Of the participants, 43,857 were vaccinated during the study period with 98.7 percent receiving the trivalent inactivated influenza vaccine. At the end of the studies, 1,079 participants had GOOTHS the flu, approximately 2 percent of the entire study population.
Pacetti said it was remarkable that only 2 percent of the participants contracted influenza doors for the study period. “The population did not include children and contained very few elderly or immunocompromised individuals,” he said.
The results of the study indicated the accumulated incidence of influenza, or the number of new cases divided by the total number of people in the study at risk (vaccinated and not vaccinated), increased faster among the vaccinated participants than not vaccinated.
The authors found that the influenza vaccine had a negative effectiveness, “suggestion that the vaccine is not effective in prevention influenza” for that season.
What do these findings mean?
The effectiveness of the flu vaccine can vary per season and per person (factorization in characteristics such as age and health), CDC said.
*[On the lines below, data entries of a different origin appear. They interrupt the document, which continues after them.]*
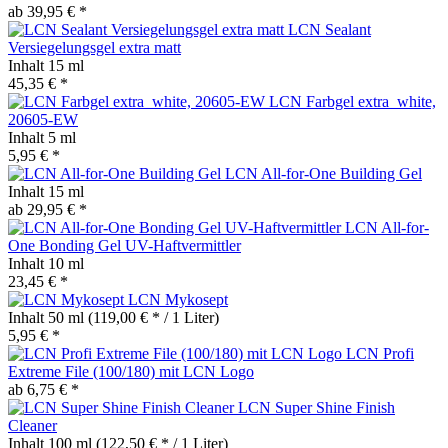
ab 39,95 € *
LCN Sealant
Versiegelungsgel extra matt
Inhalt
15 ml
45,35 € *
LCN Farbgel extra_white,
20605-EW
Inhalt
5 ml
5,95 € *
LCN All-for-One Building Gel
Inhalt
15 ml
ab 29,95 € *
LCN All-for-
One Bonding Gel UV-Haftvermittler
Inhalt
10 ml
23,45 € *
LCN Mykosept
Inhalt
50 ml
(119,00 € * / 1 Liter)
5,95 € *
LCN Profi
Extreme File (100/180) mit LCN Logo
ab 6,75 € *
LCN Super Shine Finish
Cleaner
Inhalt
100 ml
(122,50 € * / 1 Liter)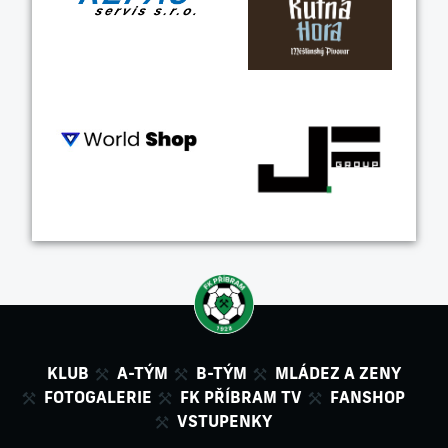
KLUB
A-TÝM
B-TÝM
MLÁDEZ A ZENY
FOTOGALERIE
FK PŘÍBRAM TV
FANSHOP
VSTUPENKY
Its effectiveness is also branched in its similarity with the influenza viruses that circulate in the community, the agency said.
The agency’s data showed seasonal effectiveness of the flu vaccine, or how well, the vaccine prevents severe disease and hospitalization changes per season with an effectiveness rate of 42 percent that rotates the 2023-2024 season. The researchers discovered that it reduced the risk of outpatient visits and hospitalizations of outpatient patients who date back to the flu between children, adolescents and adults.
Hopkins said the study did not discuss whether the workplace had masking policies or other restrictions for non -vaccinated employees, which “could have an important impact on the incidence of influenza”, especially for those who work in clinical environments. Around 10,900 participants had a clinical nursing work, according to the study.
Pacetti and Jeffrey Morris, director of Bioestadistics of the Faculty of Medicine of the University of Pennsylvania Perelman, also said that vaccines mainly reduce the risk of death or serious illness, that the study does not address.
The article said that the effectiveness of the vaccine in a certain year “depends on how similar are the strains contained in the stress vaccine that cause infection that year.”
The authors of the study also said that because almost all of their participants used the trivalent inactivated influenza vaccine, it is possible that other influenza vaccines may have been more effective.